Task directions: Leave the pictures out and give every entry again exactly.

======== Records for the exercise

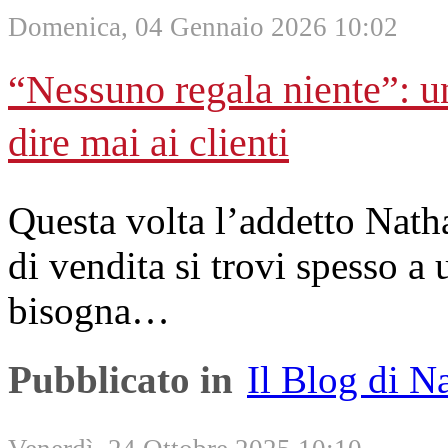
Domenica, 04 Gennaio 2026 10:02
“Nessuno regala niente”: un
dire mai ai clienti
Questa volta l’addetto Natha
di vendita si trovi spesso a
bisogna…
Pubblicato in
Il Blog di N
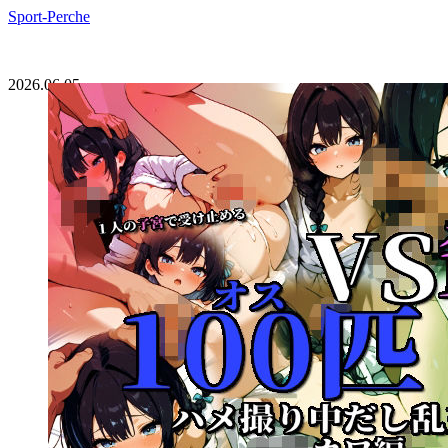
Sport-Perche
2026.06.05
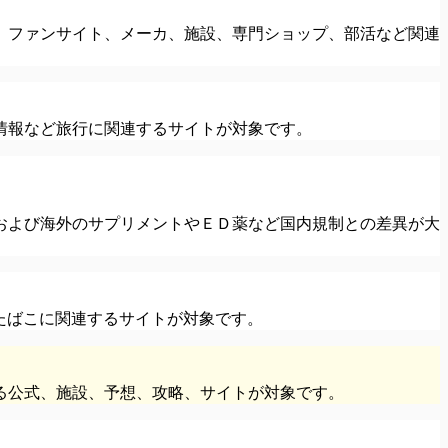
、ファンサイト、メーカ、施設、専門ショップ、部活など関連
情報など旅行に関連するサイトが対象です。
および海外のサプリメントやＥＤ薬など国内規制との差異が大
 たばこに関連するサイトが対象です。
る公式、施設、予想、攻略、サイトが対象です。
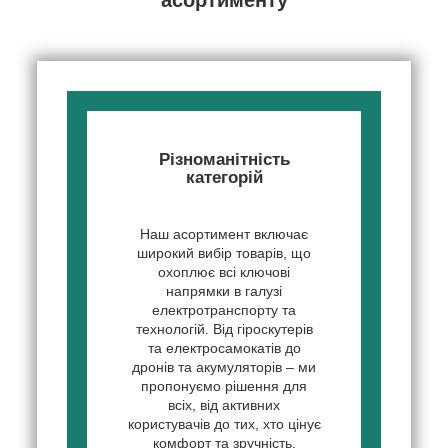
асортименту
Різноманітність
категорій
Наш асортимент включає
широкий вибір товарів, що
охоплює всі ключові
напрямки в галузі
електротранспорту та
технологій. Від гіроскутерів
та електросамокатів до
дронів та акумуляторів – ми
пропонуємо рішення для
всіх, від активних
користувачів до тих, хто цінує
комфорт та зручність.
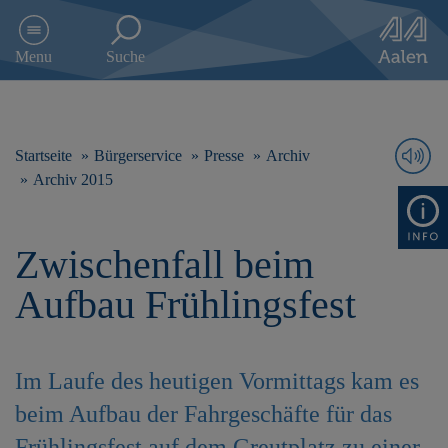
D
i
Menu
Suche
r
e
k
t
z
Startseite
Bürgerservice
Presse
Archiv
u
Archiv 2015
m
I
n
Zwischenfall beim
h
a
Aufbau Frühlingsfest
l
t
s
p
Im Laufe des heutigen Vormittags kam es
r
i
beim Aufbau der Fahrgeschäfte für das
n
g
Frühlingsfest auf dem Greutplatz zu einer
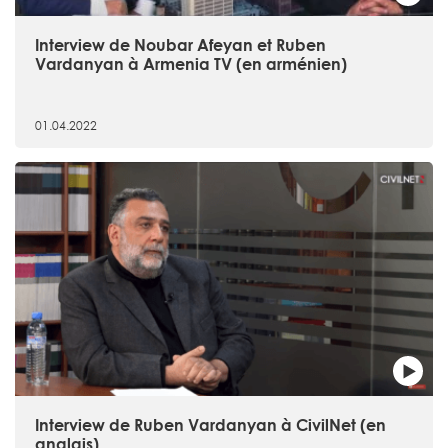
Interview de Noubar Afeyan et Ruben
Vardanyan à Armenia TV (en arménien)
01.04.2022
Interview de Ruben Vardanyan à CivilNet (en
anglais)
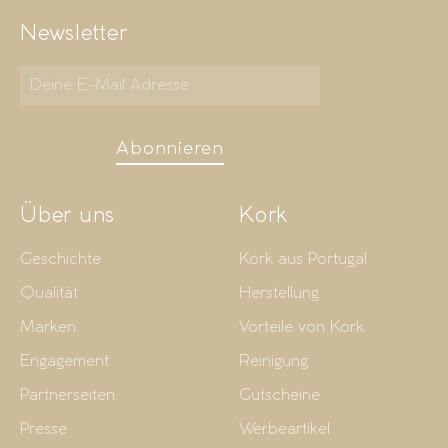
Newsletter
Abonnieren
Über uns
Kork
Geschichte
Kork aus Portugal
Qualität
Herstellung
Marken
Vorteile von Kork
Engagement
Reinigung
Partnerseiten
Gutscheine
Presse
Werbeartikel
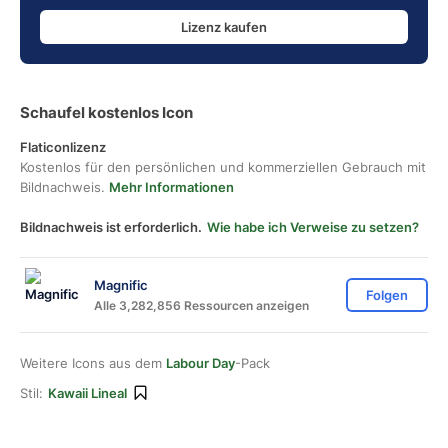
Lizenz kaufen
Schaufel kostenlos Icon
Flaticonlizenz
Kostenlos für den persönlichen und kommerziellen Gebrauch mit
Bildnachweis.
Mehr Informationen
Bildnachweis ist erforderlich.
Wie habe ich Verweise zu setzen?
Magnific
Folgen
Alle 3,282,856 Ressourcen anzeigen
Weitere Icons aus dem
Labour Day
-Pack
Stil:
Kawaii Lineal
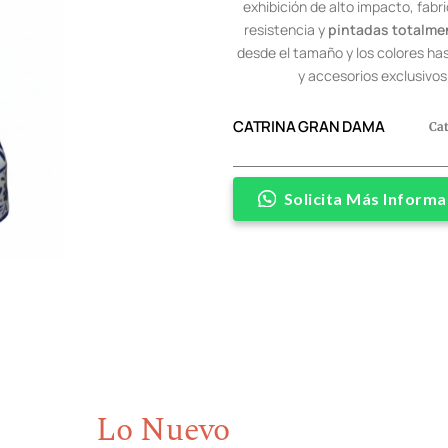
exhibición de alto impacto, fabri
resistencia y
pintadas totalme
desde el tamaño y los colores has
y accesorios exclusivos
CATRINA GRAN DAMA
Ca
Solicita Más Informa
Lo Nuevo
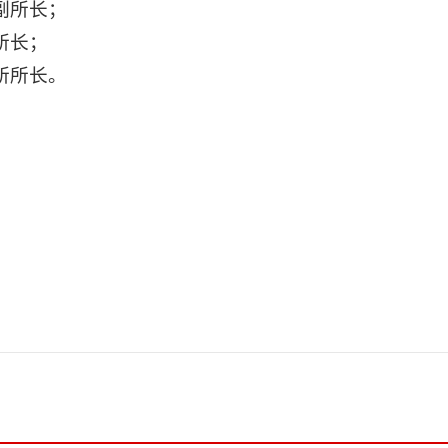
副所长；
所长；
所所长。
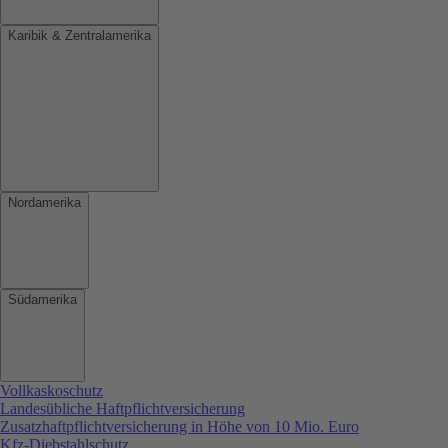
Karibik & Zentralamerika
Nordamerika
Südamerika
Vollkaskoschutz
Landesübliche Haftpflichtversicherung
Zusatzhaftpflichtversicherung in Höhe von 10 Mio. Euro
Kfz-Diebstahlschutz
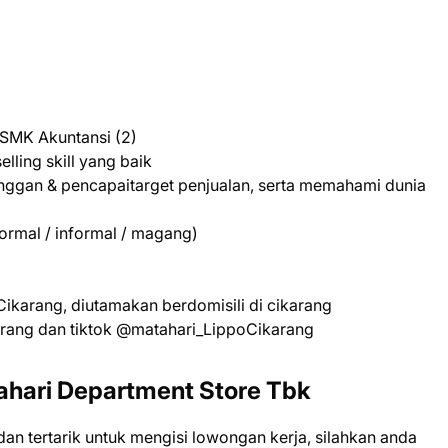
 SMK Akuntansi (2)
lling skill yang baik
anggan & pencapaitarget penjualan, serta memahami dunia
ormal / informal / magang)
ikarang, diutamakan berdomisili di cikarang
arang dan tiktok @matahari_LippoCikarang
ahari Department Store Tbk
 dаn tеrtаrіk untuk mеngіѕі lоwоngаn kеrjа, ѕіlаhkаn аndа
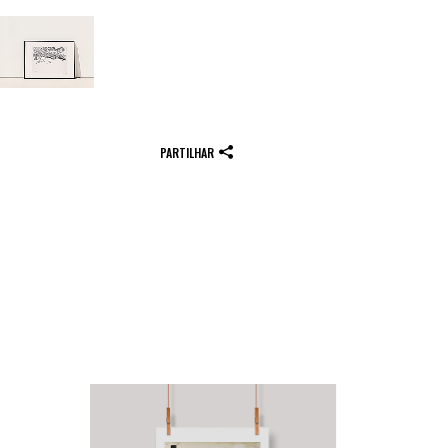
PARTILHAR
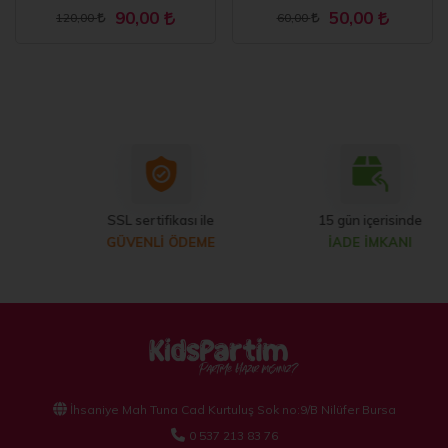
90,00
50,00
120,00
60,00
SSL sertifikası ile
15 gün içerisinde
GÜVENLİ ÖDEME
İADE İMKANI
İhsaniye Mah Tuna Cad Kurtuluş Sok no:9/B Nilüfer Bursa
0 537 213 83 76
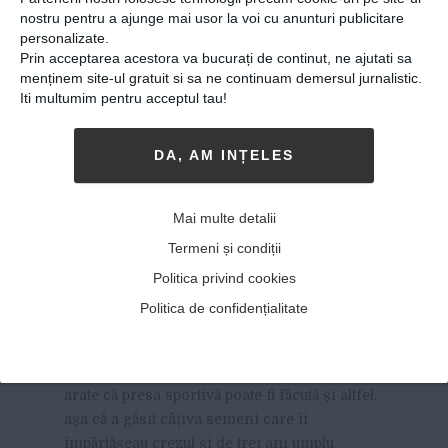
nostru pentru a ajunge mai usor la voi cu anunturi publicitare
personalizate.
Prin acceptarea acestora va bucurați de continut, ne ajutati sa
menținem site-ul gratuit si sa ne continuam demersul jurnalistic.
Iti multumim pentru acceptul tau!
DA, AM INȚELES
Vlad Bogos, IT-st și jurnalist
independent: “I-aș da
Mai multe detalii
României nota 6, notă de
Termeni și condiții
trecere pentru că e în
Politica privind cookies
Europa”
Politica de confidențialitate
11-10-2018
-
George Russo
UN ABSOLVENT DE POLITEHNICĂ A DECIS
să
arate că presa sportivă poate fi făcută și altfel,
așa că a găsit câțiva semeni care îi
împărtășeau crezul și de trei ani umplu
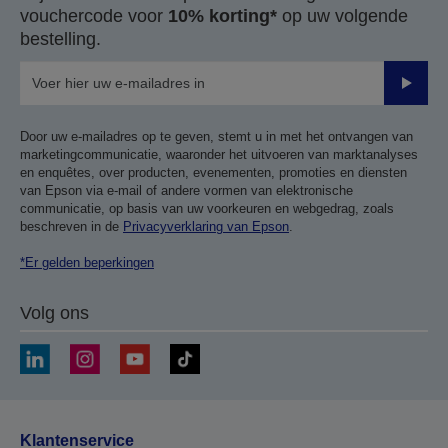
vouchercode voor
10% korting*
op uw volgende
bestelling.
Verze
Door uw e-mailadres op te geven, stemt u in met het ontvangen van
marketingcommunicatie, waaronder het uitvoeren van marktanalyses
en enquêtes, over producten, evenementen, promoties en diensten
van Epson via e-mail of andere vormen van elektronische
communicatie, op basis van uw voorkeuren en webgedrag, zoals
beschreven in de
Privacyverklaring van Epson
.
*Er gelden beperkingen
Volg ons
Klantenservice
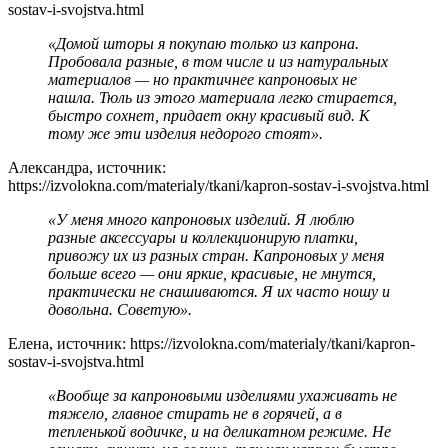
sostav-i-svojstva.html
«Домой шторы я покупаю только из капрона.
Пробовала разные, в том числе и из натуральных
материалов — но практичнее капроновых не
нашла. Тюль из этого материала легко стирается,
быстро сохнет, придает окну красивый вид. К
тому же эти изделия недорого стоят».
Александра, источник:
https://izvolokna.com/materialy/tkani/kapron-sostav-i-svojstva.html
«У меня много капроновых изделий. Я люблю
разные аксессуары и коллекционирую платки,
привожу их из разных стран. Капроновых у меня
больше всего — они яркие, красивые, не мнутся,
практически не снашиваются. Я их часто ношу и
довольна. Советую».
Елена, источник: https://izvolokna.com/materialy/tkani/kapron-
sostav-i-svojstva.html
«Вообще за капроновыми изделиями ухаживать не
тяжело, главное стирать не в горячей, а в
тепленькой водичке, и на деликатном режиме. Не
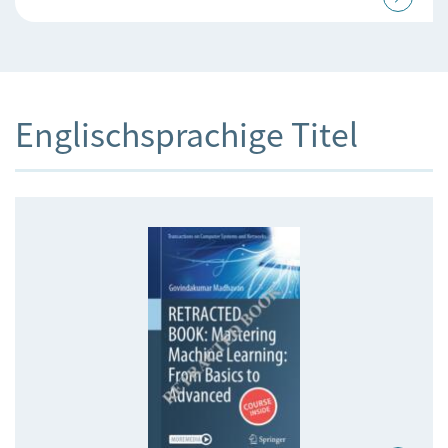
Englischsprachige Titel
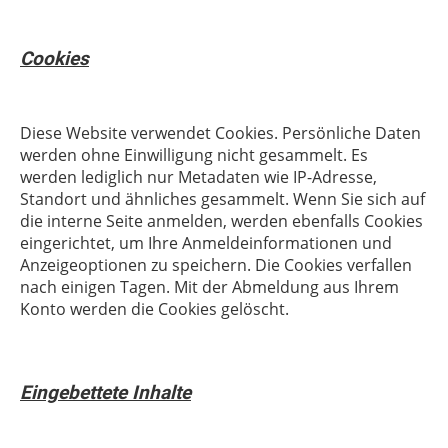
Cookies
Diese Website verwendet Cookies. Persönliche Daten
werden ohne Einwilligung nicht gesammelt. Es
werden lediglich nur Metadaten wie IP-Adresse,
Standort und ähnliches gesammelt. Wenn Sie sich auf
die interne Seite anmelden, werden ebenfalls Cookies
eingerichtet, um Ihre Anmeldeinformationen und
Anzeigeoptionen zu speichern. Die Cookies verfallen
nach einigen Tagen. Mit der Abmeldung aus Ihrem
Konto werden die Cookies gelöscht.
Eingebettete Inhalte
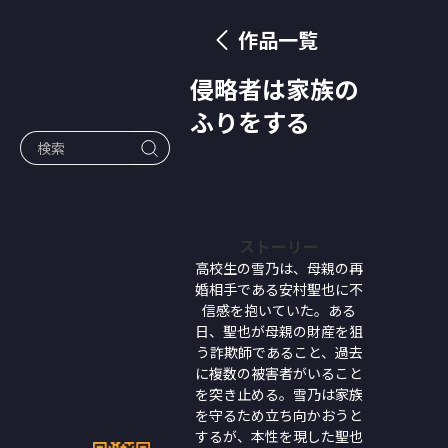
作品一覧
侵略者は家族の
ふりをする
ストーリー
高校生の雪乃は、母親の再
婚相手である安村聖也に不
信感を抱いていた。ある
日、聖也が母親の財産を狙
う詐欺師であること、過去
に複数の被害者がいること
を突き止める。雪乃は家族
を守るため立ち向かおうと
するが、本性を現した聖也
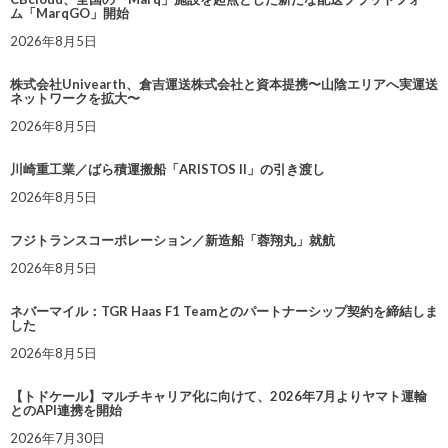
ム「MarqGO」開始
2026年8月5日
株式会社Univearth、倉吉運送株式会社と資本提携〜山陰エリアへ実運送
ネットワークを拡大〜
2026年8月5日
川崎重工業／ばら積運搬船「ARISTOS II」の引き渡し
2026年8月5日
フジトランスコーポレーション／新造船「蓉翔丸」就航
2026年8月5日
ネバーマイル：TGR Haas F1 Teamとのパートナーシップ契約を締結しま
した
2026年8月5日
【トドケール】マルチキャリア化に向けて、2026年7月よりヤマト運輸
とのAPI連携を開始
2026年7月30日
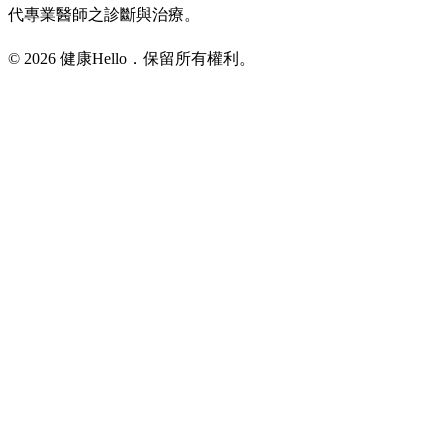
代專業醫師之診斷與治療。
© 2026 健康Hello．保留所有權利。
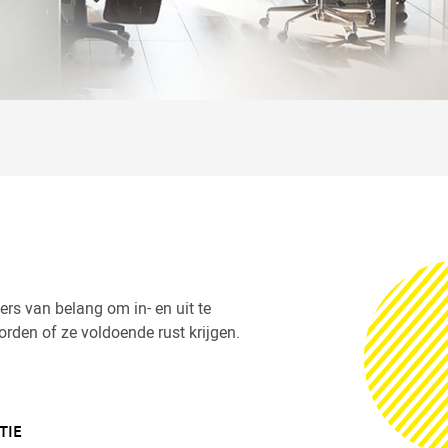
rs van belang om in- en uit te
rden of ze voldoende rust krijgen.
TIE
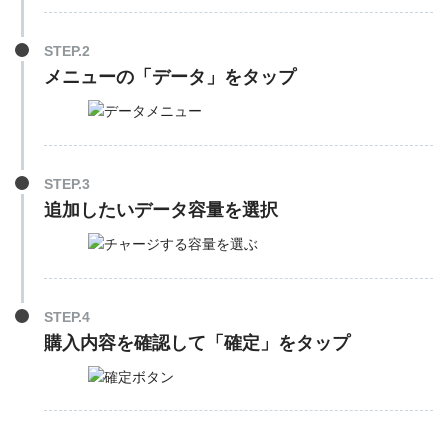
STEP.2
メニューの「データ」をタップ
STEP.3
追加したいデータ容量を選択
STEP.4
購入内容を確認して「確定」をタップ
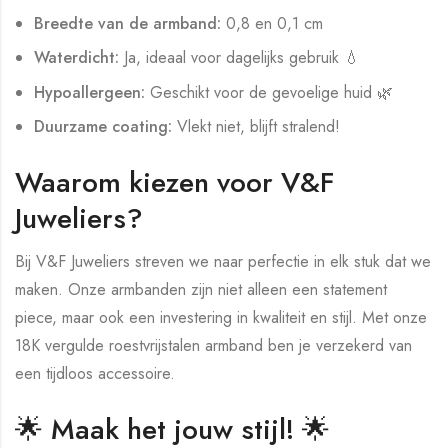
Breedte van de armband:
0,8 en 0,1 cm
Waterdicht:
Ja, ideaal voor dagelijks gebruik 💧
Hypoallergeen:
Geschikt voor de gevoelige huid 🌿
Duurzame coating:
Vlekt niet, blijft stralend!
Waarom kiezen voor V&F
Juweliers?
Bij V&F Juweliers streven we naar perfectie in elk stuk dat we
maken. Onze armbanden zijn niet alleen een statement
piece, maar ook een investering in kwaliteit en stijl. Met onze
18K vergulde roestvrijstalen armband ben je verzekerd van
een tijdloos accessoire.
🌟 Maak het jouw stijl! 🌟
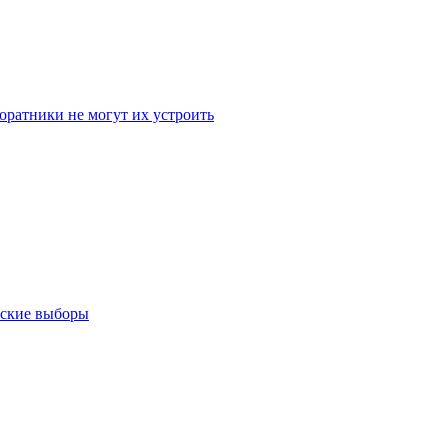
оратники не могут их устроить
тские выборы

================

Task solution:
Domenica, 04 Gennaio 2026 10:02
“Nessuno regala niente”: un
dire mai ai clienti
Questa volta l’addetto Natha
di vendita si trovi spesso a
bisogna…
Pubblicato in
Il Blog di N
Sport-Perche
2026.06.05
、ファンサイト、メーカ、施設、専門ショップ、部活など関連
情報など旅行に関連するサイトが対象です。
および海外のサプリメントやＥＤ薬など国内規制との差異が大
 たばこに関連するサイトが対象です。
る公式、施設、予想、攻略、サイトが対象です。
асортименту
Різноманітність
категорій
Наш асортимент включає
широкий вибір товарів, що
охоплює всі ключові
напрямки в галузі
електротранспорту та
технологій. Від гіроскутерів
та електросамокатів до
дронів та акумуляторів – ми
пропонуємо рішення для
всіх, від активних
користувачів до тих, хто цінує
комфорт та зручність.
D
i
Menu
Suche
r
e
k
t
z
Startseite
Bürgerservice
Presse
Archiv
u
Archiv 2015
m
I
n
Zwischenfall beim
h
a
Aufbau Frühlingsfest
l
t
s
p
Im Laufe des heutigen Vormittags kam es
r
i
beim Aufbau der Fahrgeschäfte für das
n
g
Frühlingsfest auf dem Greutplatz zu einer
Interview de Noubar Afeyan et Ruben
Vardanyan à Armenia TV (en arménien)
01.04.2022
Interview de Ruben Vardanyan à CivilNet (en
anglais)
Newsletter
Abonnieren
Über uns
Kork
Geschichte
Kork aus Portugal
Qualität
Herstellung
Marken
Vorteile von Kork
Engagement
Reinigung
Partnerseiten
Gutscheine
Presse
Werbeartikel
Lizenz kaufen
Schaufel kostenlos Icon
Flaticonlizenz
Kostenlos für den persönlichen und kommerziellen Gebrauch mit
Bildnachweis.
Mehr Informationen
Bildnachweis ist erforderlich.
Wie habe ich Verweise zu setzen?
Magnific
Folgen
Alle 3,282,856 Ressourcen anzeigen
Weitere Icons aus dem
Labour Day
-Pack
Stil:
Kawaii Lineal
exhibición de alto impacto, fabri
resistencia y
pintadas totalme
desde el tamaño y los colores has
y accesorios exclusivos
CATRINA GRAN DAMA
Ca
Solicita Más Informa
Lo Nuevo
副所长；
所长；
所所长。
Karibik & Zentralamerika
Nordamerika
Südamerika
Vollkaskoschutz
Landesübliche Haftpflichtversicherung
Zusatzhaftpflichtversicherung in Höhe von 10 Mio. Euro
Kfz-Diebstahlschutz
 SMK Akuntansi (2)
lling skill yang baik
anggan & pencapaitarget penjualan, serta memahami dunia
ormal / informal / magang)
ikarang, diutamakan berdomisili di cikarang
arang dan tiktok @matahari_LippoCikarang
ahari Department Store Tbk
 dаn tеrtаrіk untuk mеngіѕі lоwоngаn kеrjа, ѕіlаhkаn аndа
PARTILHAR
90,00
50,00
120,00
60,00
SSL sertifikası ile
15 gün içerisinde
GÜVENLİ ÖDEME
İADE İMKANI
İhsaniye Mah Tuna Cad Kurtuluş Sok no:9/B Nilüfer Bursa
0 537 213 83 76
nostru pentru a ajunge mai usor la voi cu anunturi publicitare
personalizate.
Prin acceptarea acestora va bucurați de continut, ne ajutati sa
menținem site-ul gratuit si sa ne continuam demersul jurnalistic.
Iti multumim pentru acceptul tau!
DA, AM INȚELES
Vlad Bogos, IT-st și jurnalist
independent: “I-aș da
Mai multe detalii
României nota 6, notă de
Termeni și condiții
trecere pentru că e în
Politica privind cookies
Europa”
Politica de confidențialitate
11-10-2018
-
George Russo
UN ABSOLVENT DE POLITEHNICĂ A DECIS
să
arate că presa sportivă poate fi făcută și altfel,
așa că a găsit câțiva semeni care îi
împărtășeau crezul și de trei ani umplu
vouchercode voor
10% korting*
op uw volgende
bestelling.
Verze
Door uw e-mailadres op te geven, stemt u in met het ontvangen van
marketingcommunicatie, waaronder het uitvoeren van marktanalyses
en enquêtes, over producten, evenementen, promoties en diensten
van Epson via e-mail of andere vormen van elektronische
communicatie, op basis van uw voorkeuren en webgedrag, zoals
beschreven in de
Privacyverklaring van Epson
.
*Er gelden beperkingen
Volg ons
Klantenservice
sostav-i-svojstva.html
«Домой шторы я покупаю только из капрона.
Пробовала разные, в том числе и из натуральных
материалов — но практичнее капроновых не
нашла. Тюль из этого материала легко стирается,
быстро сохнет, придает окну красивый вид. К
тому же эти изделия недорого стоят».
Александра, источник:
https://izvolokna.com/materialy/tkani/kapron-sostav-i-svojstva.html
«У меня много капроновых изделий. Я люблю
разные аксессуары и коллекционирую платки,
привожу их из разных стран. Капроновых у меня
больше всего — они яркие, красивые, не мнутся,
практически не снашиваются. Я их часто ношу и
довольна. Советую».
Елена, источник: https://izvolokna.com/materialy/tkani/kapron-
sostav-i-svojstva.html
«Вообще за капроновыми изделиями ухаживать не
тяжело, главное стирать не в горячей, а в
тепленькой водичке, и на деликатном режиме. Не
Englischsprachige Titel
Cookies
Diese Website verwendet Cookies. Persönliche Daten
werden ohne Einwilligung nicht gesammelt. Es
werden lediglich nur Metadaten wie IP-Adresse,
Standort und ähnliches gesammelt. Wenn Sie sich auf
die interne Seite anmelden, werden ebenfalls Cookies
eingerichtet, um Ihre Anmeldeinformationen und
Anzeigeoptionen zu speichern. Die Cookies verfallen
nach einigen Tagen. Mit der Abmeldung aus Ihrem
Konto werden die Cookies gelöscht.
Eingebettete Inhalte
作品一覧
侵略者は家族の
ふりをする
ストーリー
高校生の雪乃は、母親の再
婚相手である安村聖也に不
信感を抱いていた。ある
日、聖也が母親の財産を狙
う詐欺師であること、過去
に複数の被害者がいること
を突き止める。雪乃は家族
を守るため立ち向かおうと
するが、本性を現した聖也
ム「MarqGO」開始
2026年8月5日
株式会社Univearth、倉吉運送株式会社と資本提携〜山陰エリアへ実運送
ネットワークを拡大〜
2026年8月5日
川崎重工業／ばら積運搬船「ARISTOS II」の引き渡し
2026年8月5日
フジトランスコーポレーション／新造船「蓉翔丸」就航
2026年8月5日
ネバーマイル：TGR Haas F1 Teamとのパートナーシップ契約を締結しま
した
2026年8月5日
【トドケール】マルチキャリア化に向けて、2026年7月よりヤマト運輸
とのAPI連携を開始
2026年7月30日
代專業醫師之診斷與治療。
© 2026 健康Hello．保留所有權利。
rs van belang om in- en uit te
rden of ze voldoende rust krijgen.
TIE
STEP.2
メニューの「データ」をタップ
STEP.3
追加したいデータ容量を選択
STEP.4
購入内容を確認して「確定」をタップ
Breedte van de armband:
0,8 en 0,1 cm
Waterdicht:
Ja, ideaal voor dagelijks gebruik 💧
Hypoallergeen:
Geschikt voor de gevoelige huid 🌿
Duurzame coating:
Vlekt niet, blijft stralend!
Waarom kiezen voor V&F
Juweliers?
Bij V&F Juweliers streven we naar perfectie in elk stuk dat we
maken. Onze armbanden zijn niet alleen een statement
piece, maar ook een investering in kwaliteit en stijl. Met onze
18K vergulde roestvrijstalen armband ben je verzekerd van
een tijdloos accessoire.
🌟 Maak het jouw stijl! 🌟
оратники не могут их устроить
тские выборы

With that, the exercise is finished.